Saved data entries:
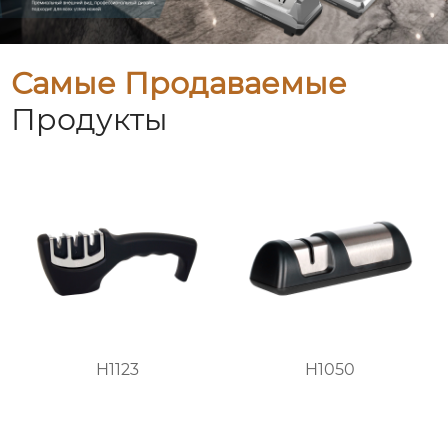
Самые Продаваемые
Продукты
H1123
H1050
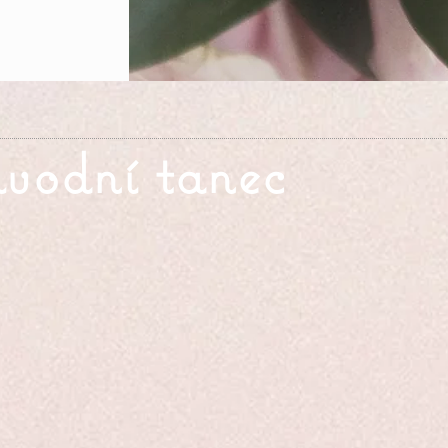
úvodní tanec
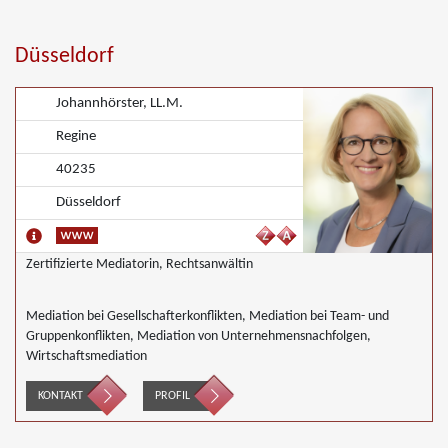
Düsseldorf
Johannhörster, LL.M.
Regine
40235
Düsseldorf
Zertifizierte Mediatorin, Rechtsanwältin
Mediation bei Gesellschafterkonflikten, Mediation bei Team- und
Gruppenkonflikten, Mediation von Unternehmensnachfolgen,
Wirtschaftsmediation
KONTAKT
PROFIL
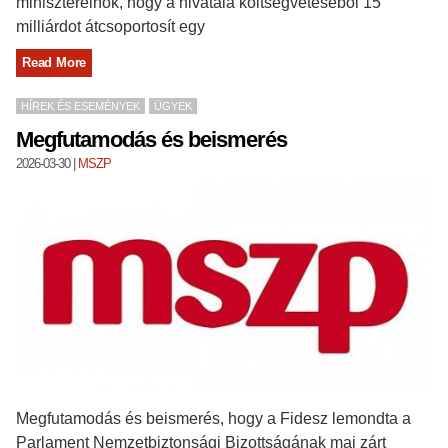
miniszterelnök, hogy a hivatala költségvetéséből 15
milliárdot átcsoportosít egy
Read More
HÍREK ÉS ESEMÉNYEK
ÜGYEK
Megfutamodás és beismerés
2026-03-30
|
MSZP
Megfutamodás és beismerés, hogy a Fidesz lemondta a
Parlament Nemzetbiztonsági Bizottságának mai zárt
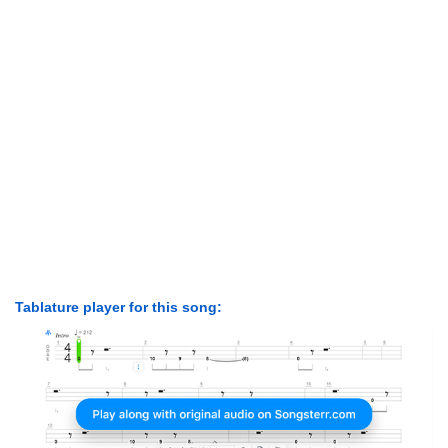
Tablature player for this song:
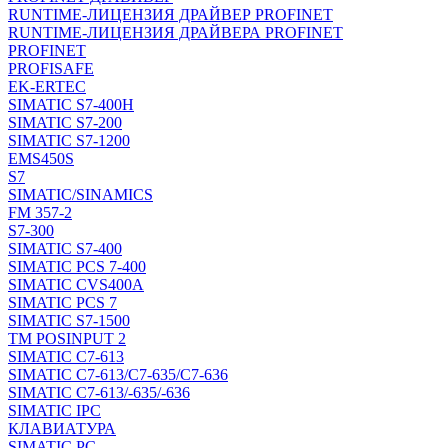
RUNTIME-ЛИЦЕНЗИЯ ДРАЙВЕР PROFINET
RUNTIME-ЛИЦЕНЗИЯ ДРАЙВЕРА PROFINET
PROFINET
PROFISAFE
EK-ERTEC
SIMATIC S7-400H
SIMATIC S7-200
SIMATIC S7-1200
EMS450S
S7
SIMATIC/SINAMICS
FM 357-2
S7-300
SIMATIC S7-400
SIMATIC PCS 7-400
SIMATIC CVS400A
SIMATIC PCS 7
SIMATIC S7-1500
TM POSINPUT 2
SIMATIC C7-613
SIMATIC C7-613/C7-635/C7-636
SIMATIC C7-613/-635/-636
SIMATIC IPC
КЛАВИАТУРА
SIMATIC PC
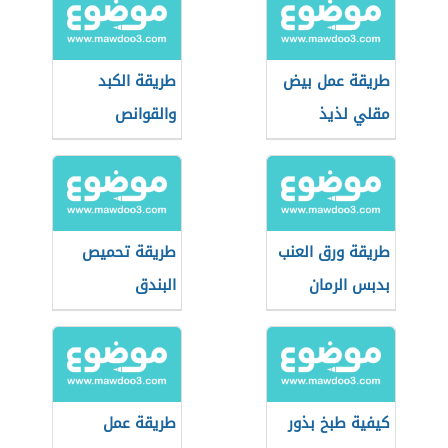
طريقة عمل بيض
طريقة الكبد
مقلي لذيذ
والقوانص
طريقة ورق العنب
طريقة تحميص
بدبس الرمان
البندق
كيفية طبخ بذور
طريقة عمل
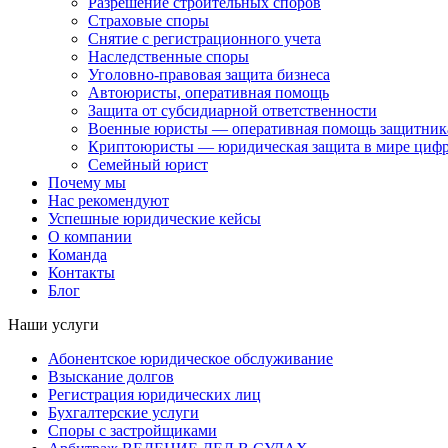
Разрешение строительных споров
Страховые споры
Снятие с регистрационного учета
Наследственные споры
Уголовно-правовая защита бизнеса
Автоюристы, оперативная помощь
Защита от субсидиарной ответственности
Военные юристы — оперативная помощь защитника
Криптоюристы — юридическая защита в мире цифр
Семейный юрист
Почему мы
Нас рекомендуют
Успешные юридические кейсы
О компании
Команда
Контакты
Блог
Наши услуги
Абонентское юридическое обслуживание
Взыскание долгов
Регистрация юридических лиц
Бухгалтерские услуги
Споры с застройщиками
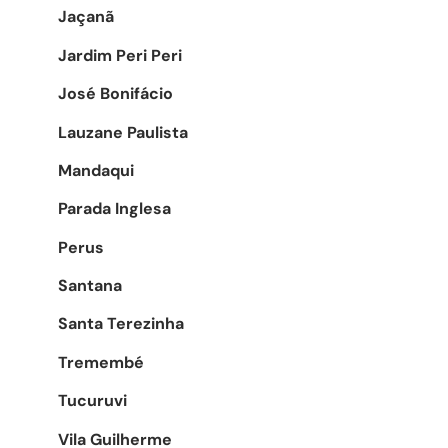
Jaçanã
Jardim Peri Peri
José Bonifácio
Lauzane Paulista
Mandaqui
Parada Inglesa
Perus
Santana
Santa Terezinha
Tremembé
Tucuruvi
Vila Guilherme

...

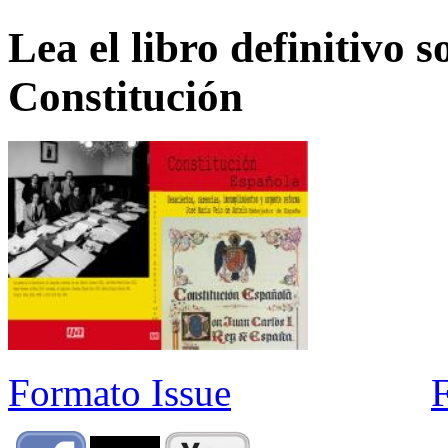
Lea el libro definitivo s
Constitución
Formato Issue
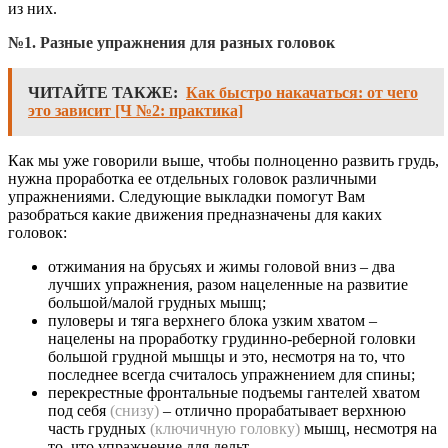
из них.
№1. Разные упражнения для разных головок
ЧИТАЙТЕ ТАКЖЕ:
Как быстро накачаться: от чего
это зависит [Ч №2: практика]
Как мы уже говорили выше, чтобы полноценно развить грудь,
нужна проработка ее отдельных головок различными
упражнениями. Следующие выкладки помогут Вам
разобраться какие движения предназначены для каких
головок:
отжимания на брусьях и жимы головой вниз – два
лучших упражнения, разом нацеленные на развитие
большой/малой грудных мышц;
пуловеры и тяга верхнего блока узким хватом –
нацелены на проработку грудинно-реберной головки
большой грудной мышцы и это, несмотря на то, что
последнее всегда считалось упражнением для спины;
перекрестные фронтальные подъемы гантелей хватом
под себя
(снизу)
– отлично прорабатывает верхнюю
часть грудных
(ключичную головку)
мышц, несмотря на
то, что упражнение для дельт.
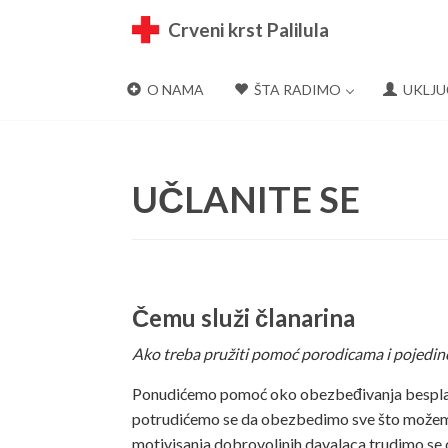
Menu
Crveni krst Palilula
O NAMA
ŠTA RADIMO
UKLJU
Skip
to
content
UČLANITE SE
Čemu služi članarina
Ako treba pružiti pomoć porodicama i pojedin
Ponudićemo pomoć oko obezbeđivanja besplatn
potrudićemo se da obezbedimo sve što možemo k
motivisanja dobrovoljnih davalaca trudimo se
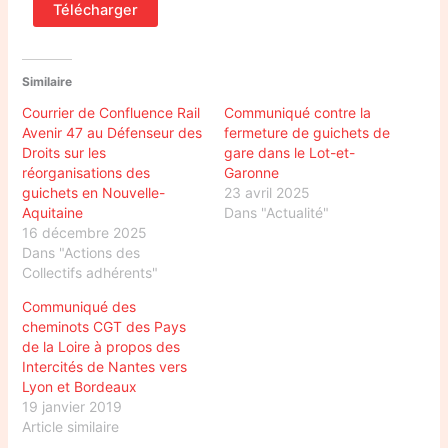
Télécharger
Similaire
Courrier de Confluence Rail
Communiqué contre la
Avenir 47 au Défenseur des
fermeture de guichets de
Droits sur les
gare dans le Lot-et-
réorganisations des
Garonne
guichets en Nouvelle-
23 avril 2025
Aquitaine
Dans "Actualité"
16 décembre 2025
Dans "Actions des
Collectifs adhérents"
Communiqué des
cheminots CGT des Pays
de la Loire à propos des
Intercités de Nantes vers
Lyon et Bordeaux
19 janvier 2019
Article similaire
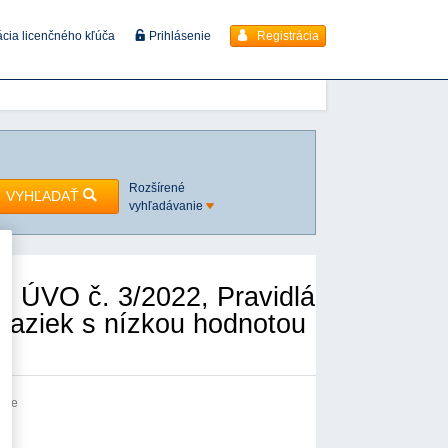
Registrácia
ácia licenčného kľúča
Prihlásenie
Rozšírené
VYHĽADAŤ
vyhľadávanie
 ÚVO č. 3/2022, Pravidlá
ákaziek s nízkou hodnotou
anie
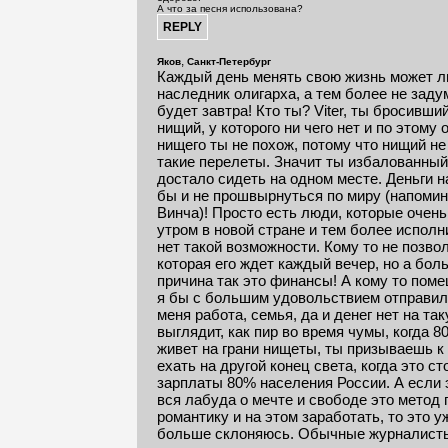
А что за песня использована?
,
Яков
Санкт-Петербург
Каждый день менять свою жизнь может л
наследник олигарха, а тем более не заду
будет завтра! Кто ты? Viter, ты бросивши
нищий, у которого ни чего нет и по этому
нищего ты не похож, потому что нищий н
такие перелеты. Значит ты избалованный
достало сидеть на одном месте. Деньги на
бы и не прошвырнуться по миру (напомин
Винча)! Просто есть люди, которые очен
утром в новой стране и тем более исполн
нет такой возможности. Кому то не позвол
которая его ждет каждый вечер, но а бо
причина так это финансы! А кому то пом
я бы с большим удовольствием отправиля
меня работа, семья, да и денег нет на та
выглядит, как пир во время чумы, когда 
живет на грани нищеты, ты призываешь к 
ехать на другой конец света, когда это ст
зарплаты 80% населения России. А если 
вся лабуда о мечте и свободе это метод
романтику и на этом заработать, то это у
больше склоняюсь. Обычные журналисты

* [Task goal] Every line in the records above that contains the word "RUNTIME" is to be copied out.

* [Reply to the task]
RUNTIME-ЛИЦЕНЗИЯ ДРАЙВЕР PROFINET
RUNTIME-ЛИЦЕНЗИЯ ДРАЙВЕРА PROFINET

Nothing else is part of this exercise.